Ki, aldığı feyzleri, saçıversin oraya.
Buyurdu: (Oralarda, bulunca bir ehlini,
O nasipli kimseye, ver bu emanetini.)
(Peki efendim!) deyip bir grup Müslümanla,
Anadolu’ya doğru, Bağdat'tan çıktı yola.
Mesafeler katedip, Erzurum'a geldiler.
Oradan da Erzincan şehrine yöneldiler.
Erzincan sınırına yaklaşınca Mübarek,
Bir an, yoldaşlarına yüzünü döndürerek,
Dedi ki: (Hocamızdan aldığım emaneti,
Vereceğim o şahsın, yakındır vilayeti.
Zira bana bir koku geliyor ki bu yerde,
O zat, bu yakınlarda bir yerdedir herhalde.)
Erzincan sınırına doğru ilerledikçe,
O kokunun şiddeti artıyordu gittikçe
Ne zaman ki az sonra, Erzincan'a geldiler.
Gökyüzünden o yere, nur yağıyor gördüler.
Abdullah-ı Mekki'yle diğerleri hem dahi,
Gördüler gökten inen, o nur-u ilahiyi.
(Aradığımız şehir, burasıdır) diyerek,
Kenar bir mahallede ikamet eylediler.
Onlar teşrif edince bu beldeye nihayet,
İnsanlar, akın akın eylediler ziyaret.
Her gelen, hayran kaldı onun sohbetlerine.
Ziyaretçi sayısı, çoğaldı günden güne.
Lakin o, gelenlere, tek tek dikkat ederek,
Birini arıyordu, emaneti verecek.
Nihayet Terzi Baba, teşrif etti oraya.
O içeri girince, hemen kalktı ayağa.
Çağırıp, tam yanında oturttu kendisini.
Şaşırttı bu iltifat, cemaatin hepsini.
Ona olan ilgiden, hayrete düştüler hep.
Dediler: (Bir terziye, bu ilgi nedir acep?)
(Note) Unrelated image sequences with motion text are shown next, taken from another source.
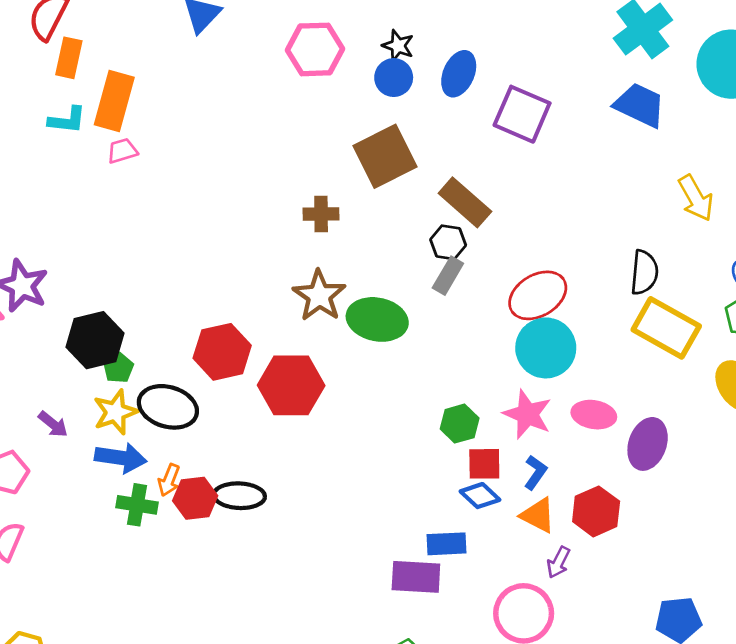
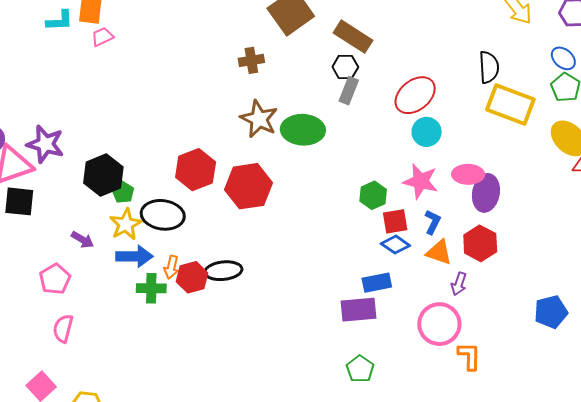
cyan circle: (546, 348) -> (427, 132), size x0.7
purple ellipse: (648, 444) -> (486, 193), moved

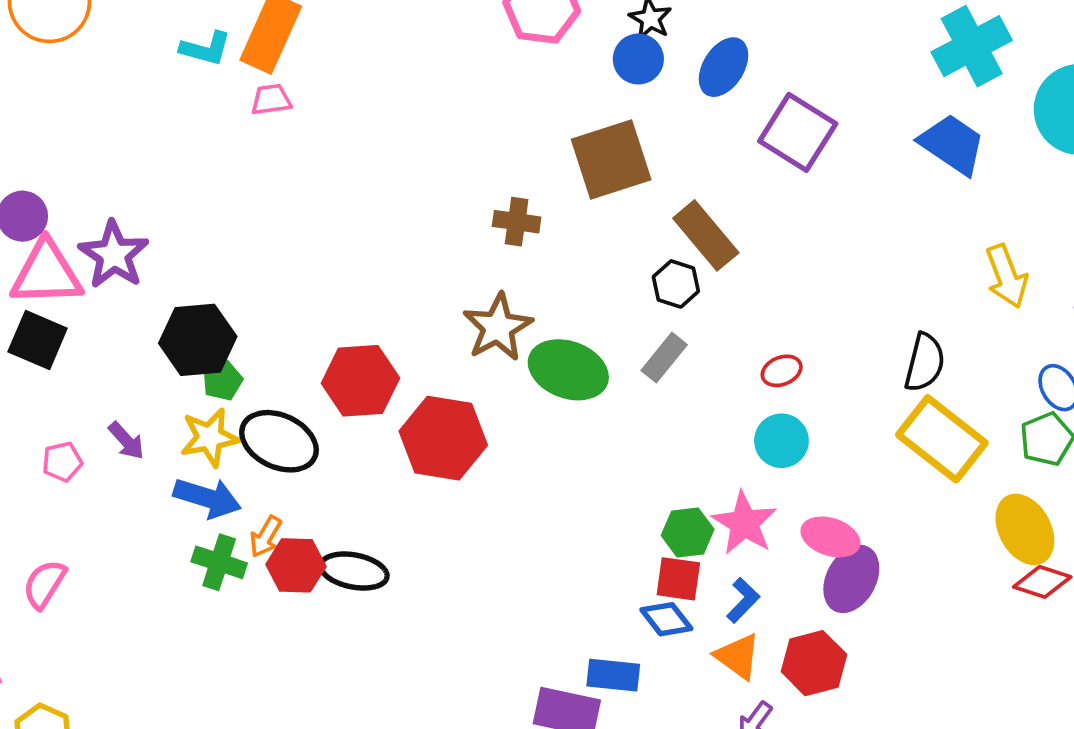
gray rectangle: (349, 91) -> (664, 358), moved
red ellipse: (415, 95) -> (782, 371), size x0.5
green hexagon: (373, 195) -> (688, 532), moved
pink pentagon: (55, 279) -> (62, 462), moved, size x0.7

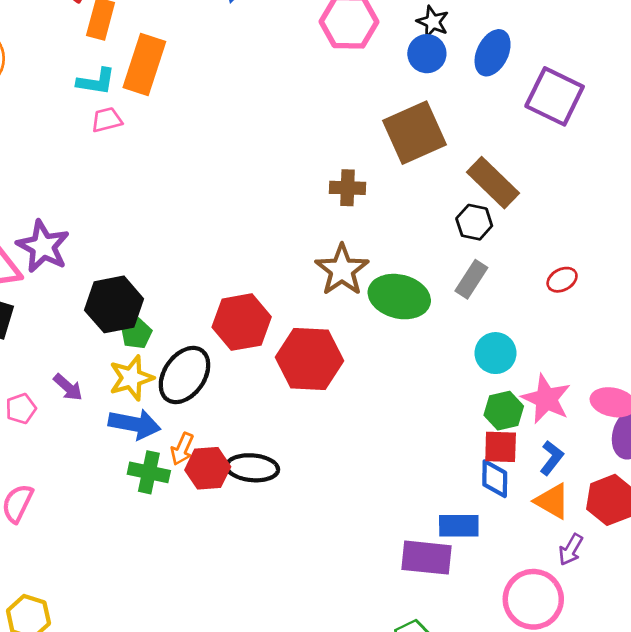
pink trapezoid: (271, 100) -> (107, 120), moved
black ellipse: (279, 441) -> (184, 375), turned -74
cyan circle: (781, 441) -> (496, 353), moved
blue diamond: (666, 619) -> (495, 479), turned 45

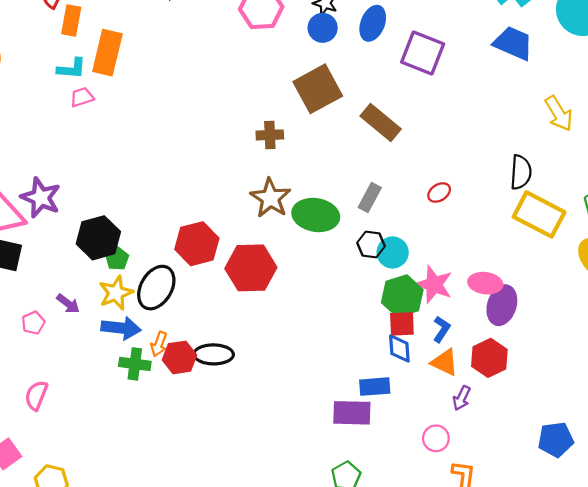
black hexagon: (474, 222) -> (371, 245), moved
green hexagon: (504, 411) -> (402, 296), size x1.4
pink circle: (533, 599) -> (436, 438), size x0.6

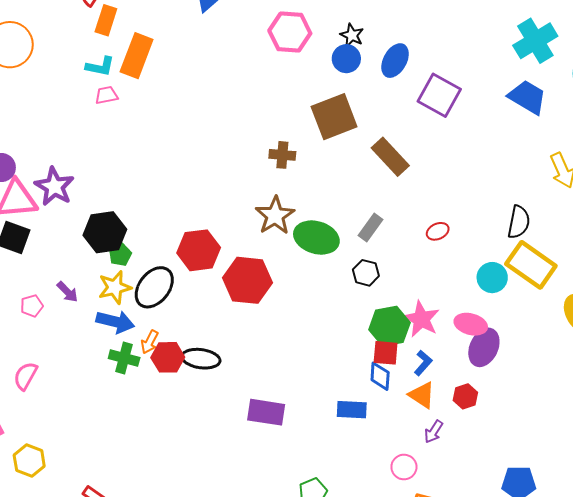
cyan circle: (393, 252) -> (492, 278), moved
red hexagon: (489, 358) -> (465, 396), size x0.7
purple rectangle: (352, 413) -> (266, 412), moved

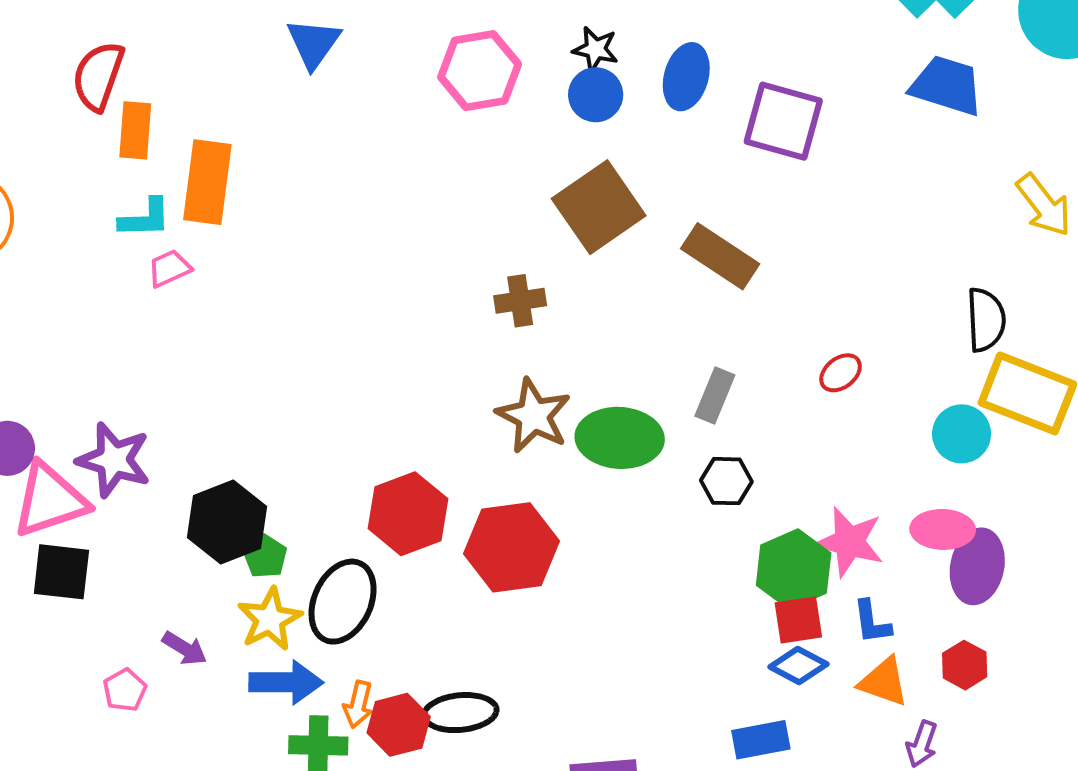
blue L-shape: (423, 363) -> (872, 622), turned 145
blue diamond: (380, 376) -> (798, 665), turned -52

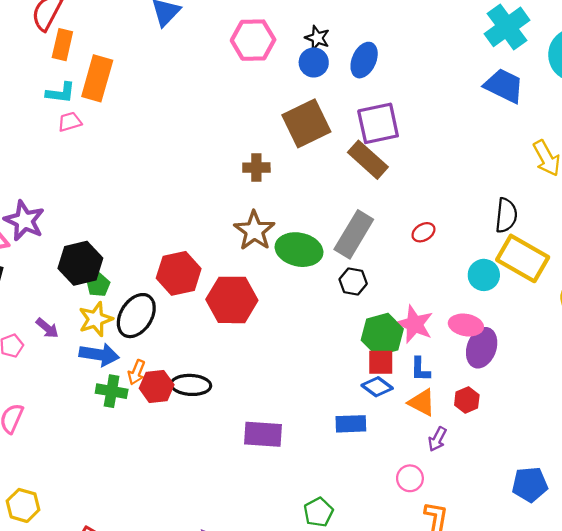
purple square: (783, 121) -> (378, 123), moved, turned -36
gray rectangle: (715, 396) -> (354, 234), size x1.6

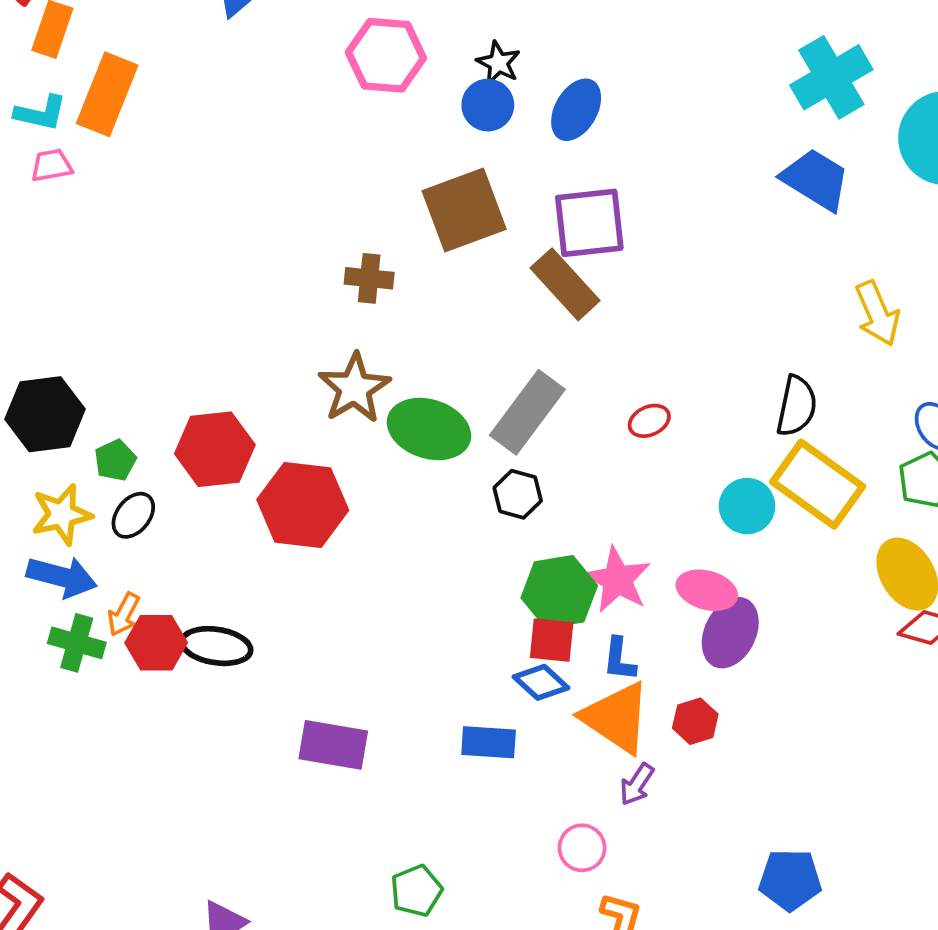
green pentagon: (98, 285) -> (115, 460), moved
black ellipse: (136, 316) -> (133, 515), size x0.6
orange triangle: (422, 402) -> (616, 718), size x1.5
Lakin o, görüyordu onun temiz kalbini.
Zira erbabı anlar, mücevherin kadrini.
Sonra Terzi Baba’ya buyurdu ki (Kardeşim!
Bende bir emanet var, hocamdan almış idim.
Ararım vermek için, bir ehli var mı diye.
Buna, sen müstehaksın, vermem onu gayriye.
Bu, sana çok menfaat, çok nimet sağlayacak.
İnsanlar, akın akın sana doğru koşacak.
Bunun için sadece, sen (Allah) diyeceksin.
Onun karşılığında, çok şeye ereceksin.)
Velakin Terzi Baba, onun bu sözlerinden,
Ne murad ettiğini anlamamıştı hemen.